Page-level text extractions:

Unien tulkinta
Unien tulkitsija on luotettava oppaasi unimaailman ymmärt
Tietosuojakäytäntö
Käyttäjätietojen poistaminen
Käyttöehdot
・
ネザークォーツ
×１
---
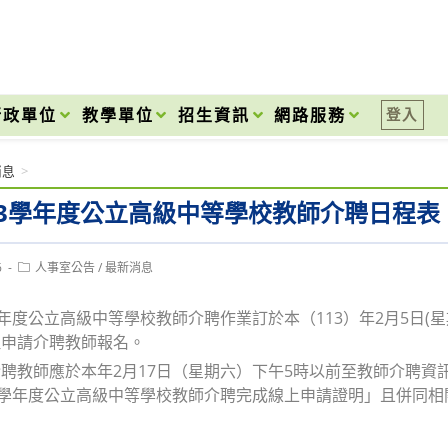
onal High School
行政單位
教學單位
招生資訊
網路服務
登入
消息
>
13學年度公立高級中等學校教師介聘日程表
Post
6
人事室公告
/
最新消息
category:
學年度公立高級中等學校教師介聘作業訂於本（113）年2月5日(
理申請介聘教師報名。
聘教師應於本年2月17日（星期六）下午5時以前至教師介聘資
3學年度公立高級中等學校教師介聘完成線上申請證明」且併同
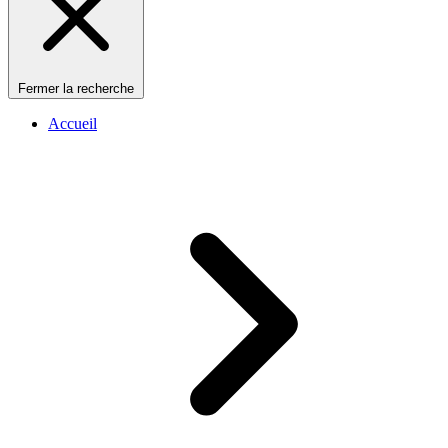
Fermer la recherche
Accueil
---
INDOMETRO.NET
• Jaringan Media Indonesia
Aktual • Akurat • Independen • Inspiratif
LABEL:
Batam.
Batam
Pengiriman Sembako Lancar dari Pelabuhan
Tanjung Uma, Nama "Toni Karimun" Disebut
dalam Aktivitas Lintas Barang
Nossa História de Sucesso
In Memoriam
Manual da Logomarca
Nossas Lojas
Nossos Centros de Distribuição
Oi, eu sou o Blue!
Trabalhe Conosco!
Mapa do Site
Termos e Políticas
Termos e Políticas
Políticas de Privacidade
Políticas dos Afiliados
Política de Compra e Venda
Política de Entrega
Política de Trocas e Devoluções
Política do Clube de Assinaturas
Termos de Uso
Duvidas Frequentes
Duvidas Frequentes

**Your assignment:**
From the records above, pick out and copy each line holding the word "Políticas".

**Task response:**
Termos e Políticas
Termos e Políticas
Políticas de Privacidade
Políticas dos Afiliados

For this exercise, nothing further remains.